A SECRET INGREDIENT
I don’t really subscribe to the idea that an ingredient can be “cool” or not. The whole “move over kale, there’s a new leafy green in town” thing seems antithetical to the spirit of anyone who actually enjoys food. I’ll wear white t-shirts and mom jeans till the day I die just like I’ll always enthusiastically enjoy a head of regular broccoli because all are timeless, impervious to trend fluctuation. Cook with the ingredients that speak to you! If you like something, do not let a trend report shame you into thinking otherwise.
As long as it’s not like, a sun-dried tomato*. As long as I’ve worked in food, either cooking in restaurants or writing recipes, sun-dried tomatoes have not been cool. In fact, they have been actively un-cool. That’s at least 15 years where I overlooked sun-dried tomatoes at the grocery among the dried figs, dried currants, and worst of all, raisins. As someone who generally loves all other tomato products, I struggled to remember why I wasn’t supposed to enjoy them as a widely available, accessible pantry ingredient (my favorite kind of ingredient).
My predisposed negative attitude about these sun-dried tomtaoes had the familiar vibe of being told your friend didn’t like someone who they had never met, and out of solidarity, deciding you didn’t like them either. Sun-dried tomatoes? NO thank you! I heard they are chewy and too ’90s (not in a good way) and cooking with them would make me, by association, very un-cool. Am I projecting? Am I a sun-dried tomato? Anyway.
The other day I was at my local grocery store, Brooklyn Fare (thank you for staying open and keeping your customers safe, ILY!), and was absolutely taken aback by the world's largest display of sun-dried tomatoes. Followed closely by, yes, another display of differently packaged sun-dried tomatoes.
I always tell people I get my best ideas cruising grocery stores, and this was no exception. The sun-dried tomatoes were SPEAKING to me. I purchased a pack and started *~dreaming~* of all the ways I would use this very fun and definitely cool ingredient. I really wanted to make it work with them.
But, every time I thought of something, I kept coming back to the idea that whatever it was I was thinking of would actually just be better with fresh tomatoes, or maybe a little tomato paste, or no tomato at all. I will admit, a lot of my hesitation is visual: Left whole, sun-dried tomatoes have a very vaginal vibe (not mad at, but hard to unsee), and when they’re cut into strips or, worse, cubes, they look six dots of balsamic reduction away from a centerfold in Sunset magazine circa 1987 (and not in a good way).
I mean, they taste good, but do they taste better than a fresh tomato slow roasted in chicken fat? No. Do they taste better than very good, ripe tomatoes dressed with toasted spices and anchovies? Definitely not. They have a lot of flavor, sure, but is it more flavor than, say, a dab of double concentrate tomato paste? Not really. After a few practical exercises, I realized I was very much in “you’re trying too hard to make this work” territory. Not unlike dating the wrong person for two months too long or trying to pull off a borderline age-inappropriate outfit, you know when it’s just not it. It sounds silly, but honestly I was a little sad that I couldn’t get excited for an ingredient I was trying so desperately to like.
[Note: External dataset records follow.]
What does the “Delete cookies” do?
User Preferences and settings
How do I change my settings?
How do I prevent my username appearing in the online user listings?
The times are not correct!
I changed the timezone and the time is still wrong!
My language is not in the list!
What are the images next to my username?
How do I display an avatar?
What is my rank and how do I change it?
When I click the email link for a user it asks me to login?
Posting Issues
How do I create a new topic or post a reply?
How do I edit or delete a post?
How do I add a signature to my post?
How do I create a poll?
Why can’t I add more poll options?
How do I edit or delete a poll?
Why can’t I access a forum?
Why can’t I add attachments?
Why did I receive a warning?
That said, I had a lot of sun-dried tomatoes to work through and I refuse to waste food. My best idea was to put them in a pasta salad (🥴), also possibly a food that is, in its most common iterations, maybe not on the cutting edge of cool. “Two negatives make a positive,” I thought. “Brilliant.”
I’d mix them with burst tomatoes in a skillet with toasted garlic, maybe something spicy and let them plump up, toss them with thick slices of lightly pickled red onion and lots of olive oil. Maybe finish it with coarsely ground hard, salty cheese. It would be kind of airport chic, my new personal brand. So un-cool that it works.
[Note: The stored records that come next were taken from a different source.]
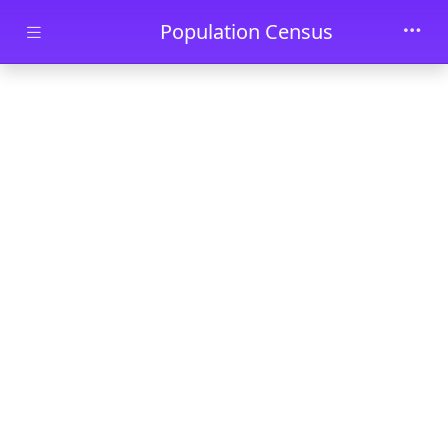
Skip to main content
Population Census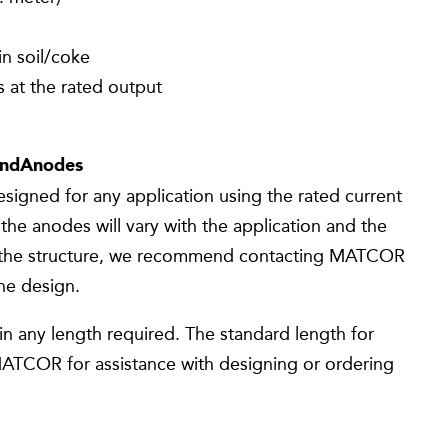
in soil/coke
 at the rated output
andAnodes
gned for any application using the rated current
the anodes will vary with the application and the
 the structure, we recommend contacting MATCOR
the design.
n any length required. The standard length for
MATCOR for assistance with designing or ordering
I brought some over to my trusted quarantine pod, excited to share this secret ingredient.
They guessed dill, then anchovies, but they’d guess wrong! Would I ever be so predictable? We ate it and they kept guessing. “Is it….a fruit?” “....yes” I smiled. We basically role played this scene, although I don’t know if I was Westley or Vizzini.
After the longest eight minutes of our lives I shouted “SUN-DRIED TOMATOES! THERE ARE SUN-DRIED TOMATOES IN THIS!” bracing myself for praise, possibly an award of some sort? I received neither. “Sun-dried tomatoes are like, already an ingredient in pasta salad. They *are* pasta salad.” Okay. Wow. “That’s not a secret ingredient at all.” WOW.
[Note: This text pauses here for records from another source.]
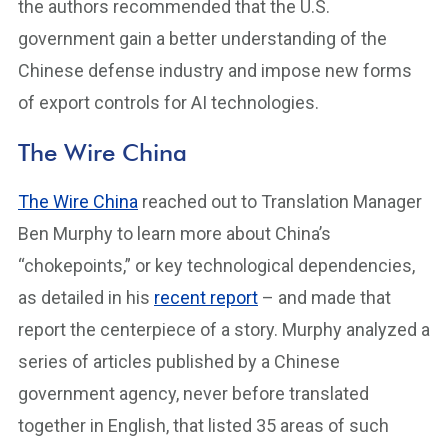
the authors recommended that the U.S.
government gain a better understanding of the
Chinese defense industry and impose new forms
of export controls for AI technologies.
The Wire China
The Wire China
reached out to Translation Manager
Ben Murphy to learn more about China’s
“chokepoints,” or key technological dependencies,
as detailed in his
recent report
– and made that
report the centerpiece of a story. Murphy analyzed a
series of articles published by a Chinese
government agency, never before translated
together in English, that listed 35 areas of such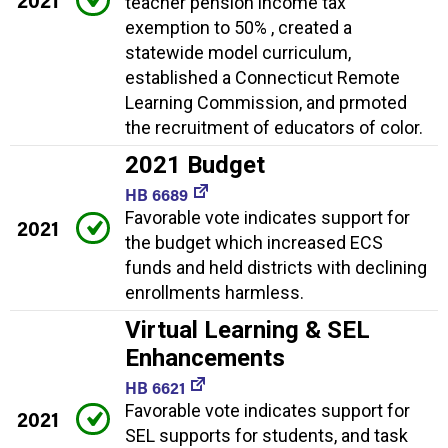
teacher pension income tax
exemption to 50% , created a
statewide model curriculum,
established a Connecticut Remote
Learning Commission, and prmoted
the recruitment of educators of color.
2021 Budget
HB 6689
Favorable vote indicates support for
2021
the budget which increased ECS
funds and held districts with declining
enrollments harmless.
Virtual Learning & SEL
Enhancements
HB 6621
Favorable vote indicates support for
2021
SEL supports for students, and task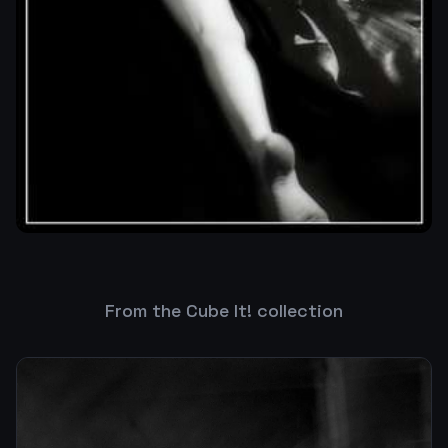
From the Cube It! collection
Anyway, they did love it, which just goes to show you, it’s nice to keep friends around who keep you humble and remind you that there are no new ideas! And on a personal note, sun-dried tomatoes, well, they’re just okay. And that’s okay.
That said, this pasta salad is very good, kind of has a “cold amatriciana” feel to it, which, if you’ve ever eaten cold, leftover amatriciana, you know is a very good thing. (Amatriciana is a classic Roman-as-in-Rome pasta made with cured pork, tomato, sometimes onion and pecorino.) You can eat it immediately, but it’s truly better after a few hours, either cold or at room temp, a textbook example of a great “eat directly out of a container” food. Find the recipe for this pasta salad here.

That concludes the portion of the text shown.